What is small batch learning

A batch gradient descent

In implementing the linear perceptron algorithm, we used a gradient descent algorithm to minimize the cost function. When we update the weights, we use all of the training data. This gradient descent algorithm is called the batch gradient descent algorithm. When the training data set reaches a scale of several million or even hundreds of millions of data, the batch gradient descent algorithm is somewhat powerless. Every time the weight is updated, all records are used for evaluation, resulting in wasted costs. Therefore, at this point we can use a random gradient descent or a small batch gradient descent (100 randomly selected data).

Two stochastic gradients

The stochastic gradient descent is also referred to as iterative gradient descent or online gradient descent. The main difference between the stochastic gradient descent algorithm and the batch gradient descent algorithm is that the weight update strategy is different. The weight update process consists of the data from the entire training set, and the batch gradient descent weight update applies to the entire training set


The weight update of the stochastic gradient descent applies to individual training data


From the batch gradient descent and stochastic gradient descent weight update formulas, it can be seen that the stochastic gradient descent weight update is more frequent than the batch gradient descent weight update because the batch gradient descent weight is updated only once for the entire training set. And the number of times the stochastic gradient descent is updated is equal to the size of the training set. Compared to the batch gradient descent, the convergence speed of the stochastic gradient descent is faster. Since the stochastic gradient weight update is based on a single training sample, the error surface is not as smooth as the gradient descent, which also makes it easier for the stochastic gradient descent to jump out of a small range of local optimal solutions. Let's compare the change in the stochastic gradient descent loss function to the number of iterations and the change in the batch gradient descent function to the number of iterations. Since the value of the lgx function is less than 0 for x <1, the speed of convergence of the stochastic gradient descent can be clearly seen. Faster than batch gradient descent


In order to get more accurate results through stochastic gradient descent, it is very important to train the training data in a random manner. Therefore, each iteration must interrupt the training set to prevent entering the loop. Using the stochastic gradient descent algorithm, we can adjust the learning rate η of the stochastic gradient descent algorithm according to the number of iterations, e.g. B. c1 / (η + c2), where c1 and c2 are constants. If you have to be careful, the optimal solution obtained by the stochastic gradient descent algorithm is not necessarily the global optimal solution, but tends to be the global optimal solution. By using an adaptive learning rate, the global optimal solution can be further approached.

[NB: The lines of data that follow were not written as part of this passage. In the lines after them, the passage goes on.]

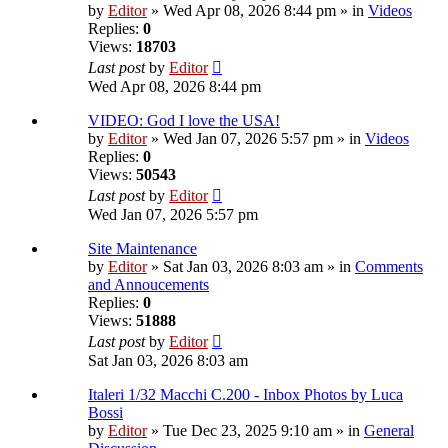
by
Editor
» Wed Apr 08, 2026 8:44 pm » in
Videos
Replies:
0
Views:
18703
Last post
by
Editor
Wed Apr 08, 2026 8:44 pm
VIDEO: God I love the USA!
by
Editor
» Wed Jan 07, 2026 5:57 pm » in
Videos
Replies:
0
Views:
50543
Last post
by
Editor
Wed Jan 07, 2026 5:57 pm
Site Maintenance
by
Editor
» Sat Jan 03, 2026 8:03 am » in
Comments
and Annoucements
Replies:
0
Views:
51888
Last post
by
Editor
Sat Jan 03, 2026 8:03 am
Italeri 1/32 Macchi C.200 - Inbox Photos by Luca
Bossi
by
Editor
» Tue Dec 23, 2025 9:10 am » in
General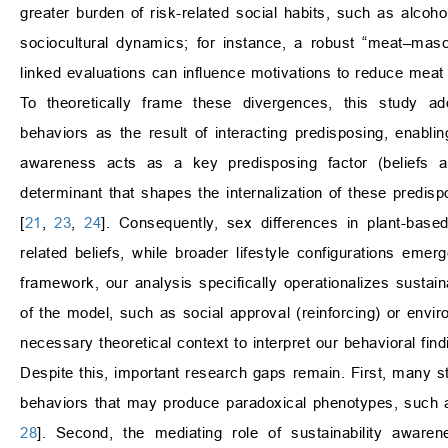
greater burden of risk-related social habits, such as alcoh
sociocultural dynamics; for instance, a robust “meat–masc
linked evaluations can influence motivations to reduce meat
To theoretically frame these divergences, this stud
behaviors as the result of interacting predisposing, enablin
awareness acts as a key predisposing factor (beliefs an
determinant that shapes the internalization of these predisp
[
21
,
23
,
24
]. Consequently, sex differences in plant-based
related beliefs, while broader lifestyle configurations em
framework, our analysis specifically operationalizes sustai
of the model, such as social approval (reinforcing) or envir
necessary theoretical context to interpret our behavioral find
Despite this, important research gaps remain. First, many st
behaviors that may produce paradoxical phenotypes, such as 
28
]. Second, the mediating role of sustainability aware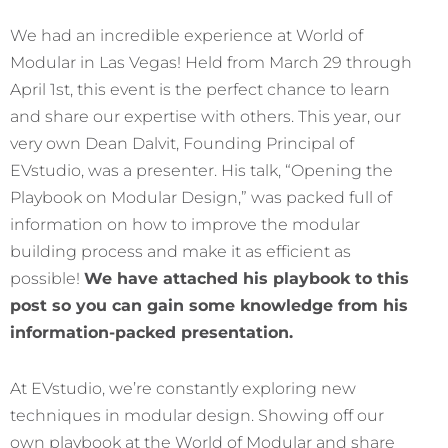
We had an incredible experience at World of
Modular in Las Vegas! Held from March 29 through
April 1st, this event is the perfect chance to learn
and share our expertise with others. This year, our
very own Dean Dalvit, Founding Principal of
EVstudio, was a presenter. His talk, “Opening the
Playbook on Modular Design,” was packed full of
information on how to improve the modular
building process and make it as efficient as
possible!
We have attached his playbook to this
post so you can gain some knowledge from his
information-packed presentation.
At EVstudio, we’re constantly exploring new
techniques in modular design. Showing off our
own playbook at the World of Modular and share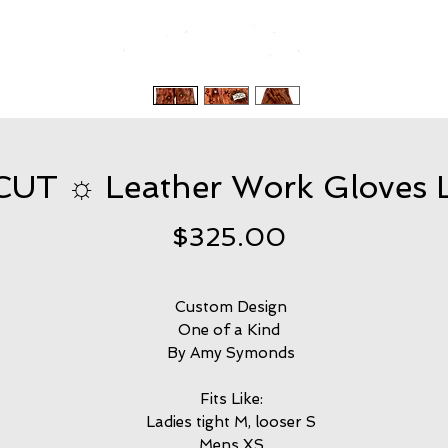
T ☼ Leather Work Gloves L
Price
$325.00
Custom Design
One of a Kind
By Amy Symonds
Fits Like:
Ladies tight M, looser S
Mens XS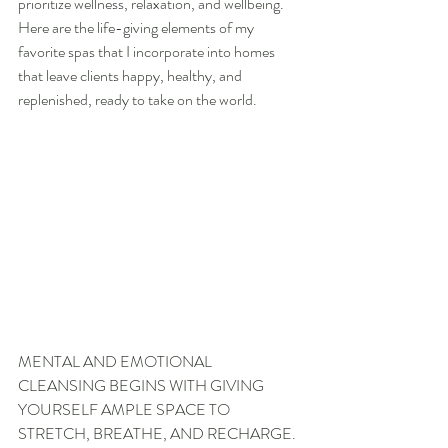
prioritize wellness, relaxation, and wellbeing. 
Here are the life-giving elements of my 
favorite spas that I incorporate into homes 
that leave clients happy, healthy, and 
replenished, ready to take on the world.
MENTAL AND EMOTIONAL 
CLEANSING BEGINS WITH GIVING 
YOURSELF AMPLE SPACE TO 
STRETCH, BREATHE, AND RECHARGE.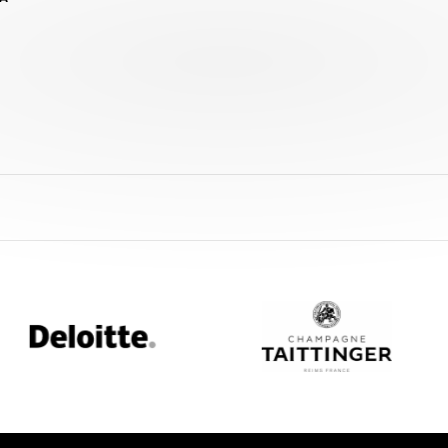
loitte
Champagne
Taittinger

Python implements a stochastic gradient descent algorithm

Three, stochastic gradient descent algorithms implement online learning

We can also apply the stochastic gradient descent algorithm to an online learning system. The online learning system trains the model in real time when new data is generated without resetting the weight of the model. This algorithm is typically used in massive data and web systems. This algorithm can also reduce the cost of storing data. After the training is over, we can save the model and then discard the data.

Python implementation code

Four, small batch learning

The small batch learning algorithm is located between the random gradient descent algorithm and the batch gradient descent algorithm. Each time the small batch learning algorithm is trained, 50 or 100 pieces of data are randomly selected from the training set for training. Usually this method is used to compare Many. Compared to the batch gradient descent, its weights are updated more frequently and the speed of convergence is faster. Compared to stochastic gradient descent, we can use vector operations to replace the for loop and improve the algorithm's performance.